Гамиани: — Ах, ах, остановись, я тону! Ох, не могу… Я наслаждаюсь…
Переполненный сладострастием, я не мог двинуться с места, у меня помутился взор и затуманился рассудок. Сии дьявольские восторги и звериное вожделение вызвали у меня головокружение. Кровь шумела беспорядочно и горячо. Во мне остались лишь порок и воля к разврату. От любовной жажды я испытывал лишь животную ярость. Фанни тоже странно изменилась: ее взгляд был неподвижен, руки напряженно и порывисто искали меня, а полуоткрытый рот говорил о том, сколь она жаждала наслаждений. Одуряющая чувственность била через край в пароксизме необузданной страсти. Едва дойдя до постели, мы упали в нее, бросаясь друг на друга, как два разъяренных зверя, тело к телу. Мы терлись друг о друга и бурно разгорались страстью. Все происходило в непрерывном потоке судорожных объятий, неистовых криков, бешеных укусов, сладострастного вхождения мяса в мясо, в вихре звериного желания. Наконец истома остановила это безумие.
После пяти часов благодатного сна я пробудился первым. Яркое солнце проникало сквозь занавески, играя золотым блеском на дорогих коврах и шелке. Чарующее пробуждение после грязной ночи стало для меня словно расставание с ужасным кошмаром. В моих объятиях колыхалась грудь цвета лилии и розы. Столь нежная, столь чистая, что, казалось, достаточно легкого прикосновения губ, чтобы она завяла. Фанни, очаровательное создание, полунагая, во власти Морфея на этом чудесном ложе воплощала собою образ самых волшебных желаний. Ее головка изящно покоилась на изгибе руки, и профиль ее, чистый и милый, был четок, как рисунок Рафаэля. Каждая частица ее тела обладала прелестью и обаянием, но очень досадно было сознавать, что эта прелесть, познавшая лишь пятнадцать весен, увяла всего за одну ночь. Свежесть, изящество, юность — сорваны, загрязнены, погружены в тину разврата вакхической рукою. Душа ее была столь наивна и нежна… Она, которую баюкали ангельские крылья, теперь навеки предана нечистым помыслам, и не осталось детской радости в глазах… Она проснулась, почти смеясь, в надежде встретить обычное утро, сладкие грезы, невинность… Увы, она увидела меня, чужую кровать, не свою комнату.
Горю ее не было конца, слезы душили ее. Я смотрел на несчастное дитя с волнением, стыдясь самого себя.
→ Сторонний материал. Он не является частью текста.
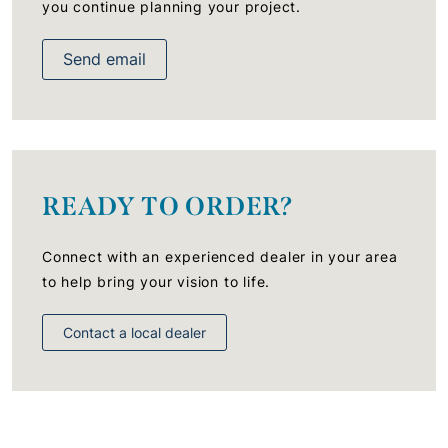
you continue planning your project.
Send email
READY TO ORDER?
Connect with an experienced dealer in your area
to help bring your vision to life.
Contact a local dealer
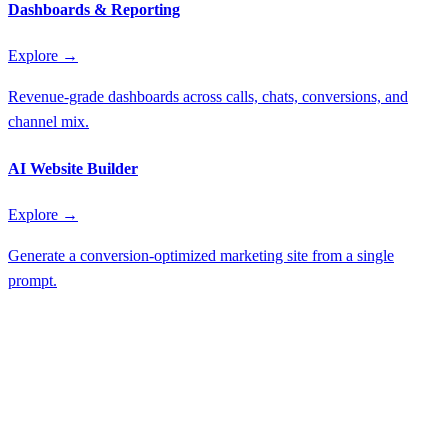
Dashboards & Reporting
Explore →
Revenue-grade dashboards across calls, chats, conversions, and
channel mix.
AI Website Builder
Explore →
Generate a conversion-optimized marketing site from a single
prompt.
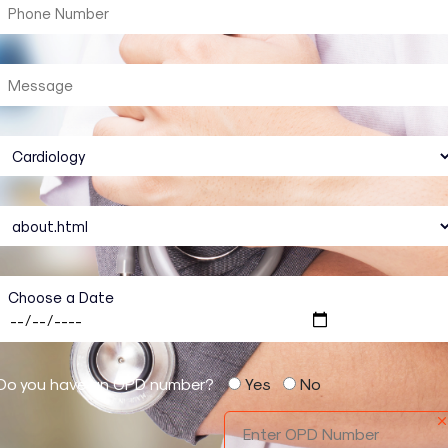
Choose a Date
Do you have an OPD number?
Yes
No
Я прижимал ее к своей груди, жадно впитывая каждую слезинку.
Фанни слушала меня молчаливо и удивленно, с тем же доверием, с каким она отдавала ночью свое тело. Теперь она передала мне свою душу, наивную и взволнованную. Наконец мы встали. Я хотел увидеть графиню. Она лежала, непристойно раскинувшись, с помятым лицом, а тело ее покрывали нечистые пятна, как у пьяной, брошенной в обнаженном виде у тумбы мостовой.
12
Калиманта — согласно античному мифу, эта фиада-вакханка отдавалась животным.